2008 You Say You Want A Ron Paul Revolution?
posted by February 1 at 13:45 PMon
By Ryan S. Jackson
He hadn’t come into view yet, but the UW’s Red Square was now roaring the words: “Ron! Paul! Ron! Paul! Ron! Paul!” The crowd, which previously had been milling in little pockets and cliques, suddenly coalesced into a stampede pushing forward, and I felt for a moment like I was going to get knocked over.
Trampled to death at a fucking Ron Paul rally. That would be my obituary, wouldn’t it?
Congressman Paul and his entourage —a pair of University of Washington security guards and his national campaign manager—had just arrived for yesterday’s on-campus rally, and Paul was cheerily autographing signs and assorted pieces of paraphernalia all the way to the landing in front of the student union building where he would be speaking.
He climbed up onto an improvised dais and waived to the crowd. The woman behind me, who had brought her infant with her to event, asked the child in a sing-song voice, “Can you see Doctor Paul? Wave to Doctor Paul!”
Paul hadn’t even started speaking, and this was already utterly surreal.
Ron Paul's event at the University of Washington yesterday had been described in the press release as "Soup With Students." There might well have been soup at one point, but as I was running ten minutes late, by the time I arrived a decidedly soup-less crowd was already waiting outside for the congressman to speak.
I had had expectations for the people coming to the event, and none of them fit. This was a primarily young, diverse, and unnaturally enthusiastic crowd of probably six or seven hundred people. While on the fringes there existed the obvious middle-aged internet political creatures, shuffling nervously while they searched for their MeetUp.com comrades, this looked like roughly the same demographic that I had met while covering events for Washington for Obama.
To his credit, Congressman Paul seemed to know exactly what this crowd wanted to hear. His stump speech more or less consists of the following points:
-The Constitution is still pretty fantastic.
-The government can't legislate virtue.
-Bring the troops home now, from everywhere.
That's possibly an overly glib assessment of the man's deeply held beliefs, but the unshakable feeling you get while listening to him talk is as though you're watching Rock n' Roll High School. The government just wants to keep you down, children, but Doctor Paul wants you to rock! Smoke all the pot you want, and while we're at it, let's burn down the IRS!
And it wasn't just the prospect of drug reform and a drawing down of the US military that got cheers. A brief jaunt into inflation and monetary policy drew thunderous applause. Were they really going to go nuts for the gold standard? By the time Paul rose to a crescendo with, "This is not a Ron Paul revolution, this is your revolution!", the crowd wasn't so much enthusiastic as it was uncomfortably frenzied.
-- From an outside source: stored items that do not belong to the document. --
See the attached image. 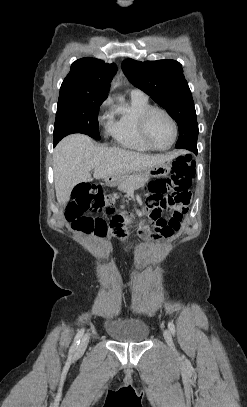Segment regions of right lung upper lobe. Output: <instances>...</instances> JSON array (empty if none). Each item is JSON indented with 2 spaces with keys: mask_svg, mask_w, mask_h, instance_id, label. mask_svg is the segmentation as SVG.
<instances>
[{
  "mask_svg": "<svg viewBox=\"0 0 247 407\" xmlns=\"http://www.w3.org/2000/svg\"><path fill=\"white\" fill-rule=\"evenodd\" d=\"M116 72V64H108L96 58H81L73 62L61 85L59 101L105 100Z\"/></svg>",
  "mask_w": 247,
  "mask_h": 407,
  "instance_id": "right-lung-upper-lobe-1",
  "label": "right lung upper lobe"
}]
</instances>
As Paul finished and slowly made his way back inside, I waded through the crowd to try to reach the person whose sign had been nagging me throughout the whole event. It read in huge block letters, “Ron Paul Stole My <3.” I wanted to talk to this person.
The sign belonged to Christy Nieto, 33 of Bellingham. She stood with a group of people she described as “the posse”: all young-ish, one of her friends holding a dueling sign with the words “Ron Paul Is A True Hero.” She asked if I would hold her sign so she could take a picture of me with it.
I declined politely.
Christy was there yesterday for a lot of reasons, the Federal Reserve being a big one.
“The Federal Reserve, like Federal Express, is not a government agency. It was started by the Rothchilds and the Rockefellers. You can learn about it by watching ‘Money Masters’ on home video.”
Other than secret oligarch banking concerns, Christy was also drawn to the more traditional Paul platform points of isolationist military policy and abolishing the IRS.
Also amongst “the posse” was one Kevin Burke, another Bellingham native. Kevin, whose clothing choice for the event mixed the finer points of Jim Belushi and The Unabomber, had been drawn to Paul initially in 1988, during the congressman’s run for the presidency as a libertarian.
We had a meandering discussion, and I think he thought I was another lying member of the mainstream media when I told him the Ron Paul Blimp was out of commission. But one thing he told me stood out above the rest:
“[Paul], in my opinion, is a twenty first century version of Thomas Jefferson, Benjamin Franklin, Thomas Payne, and Patrick Henry, all rolled into one. If those gentlemen were alive today, I could pretty much assure you they would be voting for Ron Paul.”